Anxiety is very effectively helped by cognitive-behavioral therapy. It’s no big deal, and it’s not about “mental illness”. It’s about re-working how things are evaluated and interpreted, like, whether the vicious ranting of petulant letter writers is really about you or about them; or oh, say, the importance of a mother’s approval to a 31-year-old.

Rebecca? At 31 years of age, you had to lie to your mother about the yoga injury, or else . . . . . . . . . ?

Autonomy and anxiety tend to be inversely related.

Tuesday, March 13, 2007 09:06 AM

conservative values

Followed a bit farther, Mr. Kamiya’s analysis may lead to a view of the phenomenon “conservatism” not as ideology or ideas at all but, as hinted at, a means to gain power and control by preying on fear.

There is (barring serious psychopathology) a nagging anxiety that accompanies the uncertainty stemming from arrested moral development and associated antisociality, or unexamined and unprincipled behavior – something like Am I good? Am I OK?

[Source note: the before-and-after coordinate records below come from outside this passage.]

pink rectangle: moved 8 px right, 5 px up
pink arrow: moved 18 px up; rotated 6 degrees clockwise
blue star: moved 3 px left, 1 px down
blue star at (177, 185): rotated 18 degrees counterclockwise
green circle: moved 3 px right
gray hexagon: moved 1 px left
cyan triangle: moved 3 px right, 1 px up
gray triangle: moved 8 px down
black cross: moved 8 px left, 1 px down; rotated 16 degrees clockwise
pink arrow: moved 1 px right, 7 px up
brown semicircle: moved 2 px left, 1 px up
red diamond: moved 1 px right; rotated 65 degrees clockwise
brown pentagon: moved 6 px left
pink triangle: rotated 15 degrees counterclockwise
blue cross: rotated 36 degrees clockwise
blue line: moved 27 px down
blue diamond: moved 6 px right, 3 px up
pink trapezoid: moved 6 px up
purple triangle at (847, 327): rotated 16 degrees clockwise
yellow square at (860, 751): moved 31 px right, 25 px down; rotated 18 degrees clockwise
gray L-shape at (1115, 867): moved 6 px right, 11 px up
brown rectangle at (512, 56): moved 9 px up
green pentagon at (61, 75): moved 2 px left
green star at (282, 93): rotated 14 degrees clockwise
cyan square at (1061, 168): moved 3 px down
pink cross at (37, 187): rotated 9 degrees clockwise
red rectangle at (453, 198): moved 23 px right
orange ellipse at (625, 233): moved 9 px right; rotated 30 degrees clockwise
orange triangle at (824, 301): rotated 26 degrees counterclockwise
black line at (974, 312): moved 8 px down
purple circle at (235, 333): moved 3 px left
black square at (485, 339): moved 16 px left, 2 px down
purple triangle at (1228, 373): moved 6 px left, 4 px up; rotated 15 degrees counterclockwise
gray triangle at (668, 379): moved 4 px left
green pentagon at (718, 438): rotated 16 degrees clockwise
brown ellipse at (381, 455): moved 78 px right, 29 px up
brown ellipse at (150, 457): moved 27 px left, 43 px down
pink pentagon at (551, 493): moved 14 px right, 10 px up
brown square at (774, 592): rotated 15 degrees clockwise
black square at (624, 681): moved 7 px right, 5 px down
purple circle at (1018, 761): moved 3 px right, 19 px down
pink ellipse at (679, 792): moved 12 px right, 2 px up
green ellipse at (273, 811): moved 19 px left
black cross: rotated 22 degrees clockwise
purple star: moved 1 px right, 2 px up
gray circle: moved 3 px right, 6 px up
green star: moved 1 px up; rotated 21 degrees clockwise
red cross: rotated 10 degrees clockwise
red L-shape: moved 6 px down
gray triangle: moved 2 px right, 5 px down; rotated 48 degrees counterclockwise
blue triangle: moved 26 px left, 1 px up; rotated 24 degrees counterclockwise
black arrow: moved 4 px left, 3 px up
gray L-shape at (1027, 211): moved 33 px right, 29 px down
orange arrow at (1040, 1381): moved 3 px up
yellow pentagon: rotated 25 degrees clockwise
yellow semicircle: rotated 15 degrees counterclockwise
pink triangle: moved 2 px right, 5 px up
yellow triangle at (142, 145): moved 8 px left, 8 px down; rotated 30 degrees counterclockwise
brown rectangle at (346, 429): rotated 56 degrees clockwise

Conservatism sells a false sense of escape from this anxiety using a lie, a classic psychological defense mechanism (reaction formation) in which an undesired part of self (venal, antisocial, untrustworthy) is protected against, denied, by adopting the façade and role of its opposite: moral, upstanding, righteous. We allow this process, this dog-and-pony show, to be constructed as ideology or political discourse.

The protectors, perpetuators and beneficiaries of inherently unjust and oppressive systems (capitalism, patriarchy, classism) insistently construct themselves as moral for good reason. Like church attendance, it can be deconstructed as See? I am good. which deconstructs as I cannot tolerate the anxiety stemming from the nagging awareness of my antisociality.

Tough choice: work through the discomfort of guilt and the fear of needed changes in behavior, or avoid all that and get instant relief by simply labeling yourself the “moral majority” and then continue to reap the fruits of your antisocial behavior.

It’s a hell of a product. And a bargain, as Mr. Kamiya noted.